The research focus of my group is on photoreceptor metabolism and the signaling pathways that regulate photoreceptor metabolism. We study retinal degenerative diseases that affect cone photoreceptors, since cones are essential for color, daylight and high acuity vision in humans. However, because of the peculiar interdependence between rods and cones in humans and mouse we are also interested in rod photoreceptors. In particular, we are interested in how cell metabolism is controlled in both types of photoreceptors of healthy retinas and how cell metabolism adapts during diseases that cause photoreceptor loss. Another area of interest is how photoreceptor metabolism adapts during the process of aging, since aging is known to lead to a host of metabolic changes in the entire body. Additionally, metabolic disease conditions that affect the entire body such as diabetes and only secondarily cause retinal abnormalities such as diabetic retinopathy (DR) are also of interests.
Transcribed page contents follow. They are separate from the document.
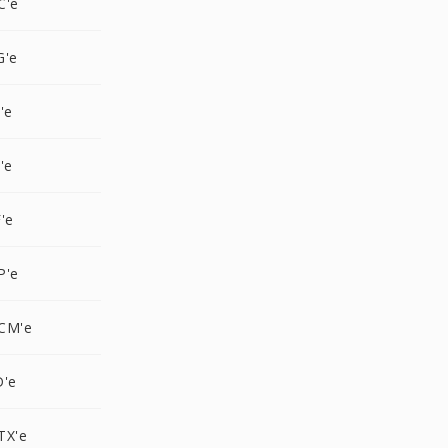
C'e
G'e
'e
'e
'e
P'e
CM'e
D'e
TX'e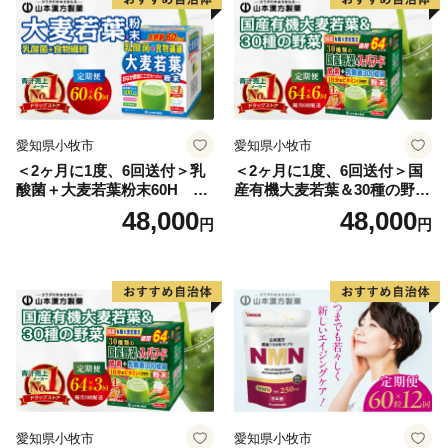
愛知県小牧市
愛知県小牧市
＜2ヶ月に1度、6回送付＞乳
＜2ヶ月に1度、6回送付＞国
酸菌＋大麦若葉粉末60H 山
産有機大麦若葉＆30種の野
本漢方 定期便
菜 山本漢方 定期便
48,000
48,000
円
円
愛知県小牧市
愛知県小牧市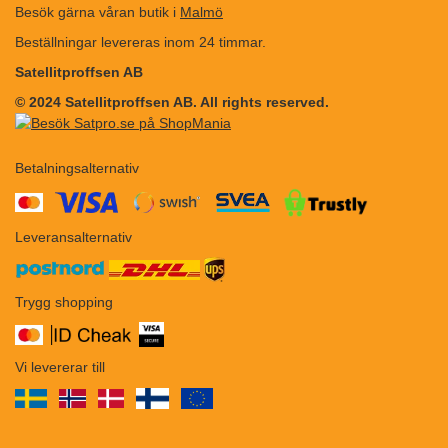
Besök gärna våran butik i
Malmö
Beställningar levereras inom 24 timmar.
Satellitproffsen AB
© 2024 Satellitproffsen AB. All rights reserved.
Betalningsalternativ
​​
Leveransalternativ
Trygg shopping
Vi levererar till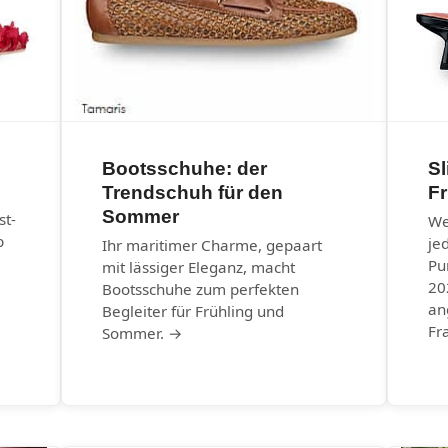
Bootsschuhe: der
Sl
Trendschuh für den
F
Sommer
st-
We
b
je
Ihr maritimer Charme, gepaart
Pu
mit lässiger Eleganz, macht
20
Bootsschuhe zum perfekten
an
Begleiter für Frühling und
Fr
Sommer. →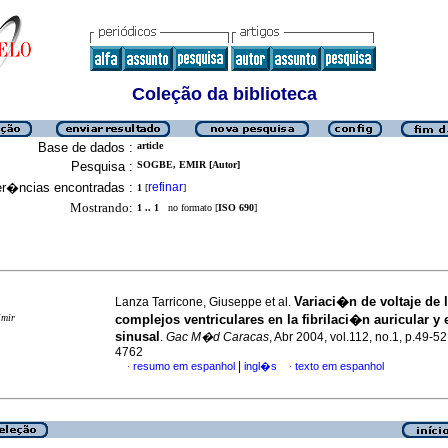
Coleção da biblioteca
Base de dados :
article
Pesquisa :
SOGBE, EMIR [Autor]
er�ncias encontradas :
refinar
1
[
]
Mostrando:
1 .. 1
no formato [
ISO 690
]
Variaci�n de voltaje de 
Lanza Tarricone, Giuseppe et al.
imir
complejos ventriculares
en la fibrilaci�n auricular y 
sinusal
.
Gac M�d Caracas
, Abr 2004, vol.112, no.1, p.49-5
4762
|
resumo em espanhol
ingl�s
texto em espanhol
·
·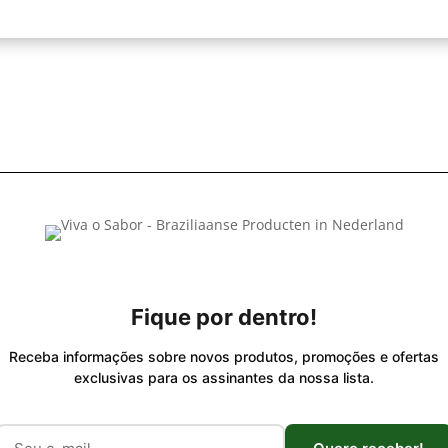
Fique por dentro!
Receba informações sobre novos produtos, promoções e ofertas
exclusivas para os assinantes da nossa lista.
The reason why we are interested in understanding how photoreceptor metabolism is regulated is that photoreceptors are among the highest energy consuming cells in the human body. Two circumstances contribute to the fact that photoreceptors have such a high-energy demand. First, like all neurons photoreceptors need large quantities of ATP in order to re-equilibrate membrane potential. Second, photoreceptors are constantly growing cells yet they do not divide. Photoreceptors need to synthesize every day membranes and proteins they lose due to the shedding of their outer segments. The photoreceptor outer segment is so densely packed to optimize absorption of light photons, that the average lipid content of a photoreceptor is 15% of its cell mass compared to 1% for normal cells and each photoreceptor contains roughly 60pg of protein. Since photoreceptors shed 10% of their OS daily the lipid and protein content that needs to be re-synthesized amounts roughly to that of a cell division per day, suggesting that photoreceptors should have a metabolic profile similar to that of proliferating cells.
One of the disease we are studying in the lab is Retinitis Pigmentosa (RP), which is a family of inherited RD that is untreatable and leads to blindness. The pathology is characterized by an initial loss of night vision due to the loss of rod PR, followed by a progressive loss of cone PRs. In many cases, the disease-causing allele is a gene exclusively expressed in rods; nonetheless, cones die too. There is no known form of RD in humans or mice where rods die, and cones survive. In contrast, mutations in cone-specific genes result only in cone death. Understanding this non-autonomous cone death is the key in designing therapeutic strategies. While the dependence of cones on rods plays an important role in RP it remains a fundamental question of retinal biology.